One of the notes, #3666261, has a CVSS score of 10. It deals with an insecure key and secret management vulnerability in SQL Anywhere Monitor with hard-coded credentials. SQL Anywhere Monitor is a browser-based administration tool that gives admins information about the health and availability of SQL Anywhere databases, MobiLink servers, and MobiLink server farms. It can also provide information about the availability of web servers, proxy servers, and host computers;
The patch removes SQL Anywhere Monitor completely, say researchers at Onapsis. As a temporary workaround, SAP recommends that admins stop using this tool and delete any instances of SQL Anywhere Monitor database.

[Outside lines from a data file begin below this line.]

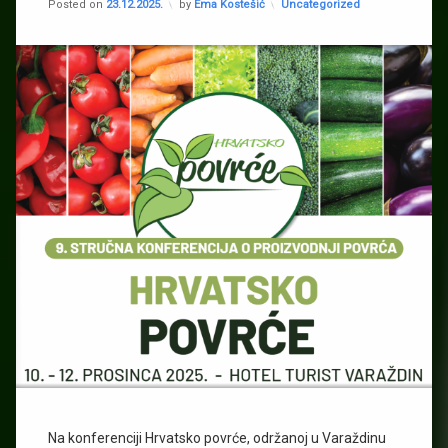
Kategorije:
Posted on
23.12.2025.
by
Ema Kostešić
Uncategorized
hidroponska
rješenja
Was2grow
Na konferenciji Hrvatsko povrće, održanoj u Varaždinu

Another note to pay attention to, #3668705 (CVE-2025-42887) patches a code injection vulnerability in SAP Solution Manager. Due to missing input sanitization in a remote-enabled function module, authenticated attackers are able to inject malicious code into the system. Rated with a CVSS score of 9.9, this vulnerability is patched by adding an input check that rejects most of the non-alphanumeric characters.
“CVE-2025-42887 is particularly dangerous because it allows an attacker to inject code from a low-privileged user, which leads to a full SAP compromise and all data contained in the SAP system,” notes Joris van de Vis, director of security research at SecurityBridge.
Onapsis CTO Juan Pablo Perez-Etchegoyen also says admins need to deal quickly with Note #3633049. “Despite this being a CVSS 7.5,” he said in an email to CSO, “it is a memory corruption potentially exploitable remotely pre-authentication, and these types of vulnerability tend to be very critical because of their nature and potential for denial of service and system compromise.”
However, with many of these vulnerabilities, patching alone is not enough: architecture, exposure, segmentation, and monitoring still matter, advises Mike Walters of Action1. “CSOs need to involve not just patching teams, but also service owners (print, scan, document sharing, remote access), network/security teams (for segmentation and exposure control), and logging/monitoring teams (for post-patch verification),” he said.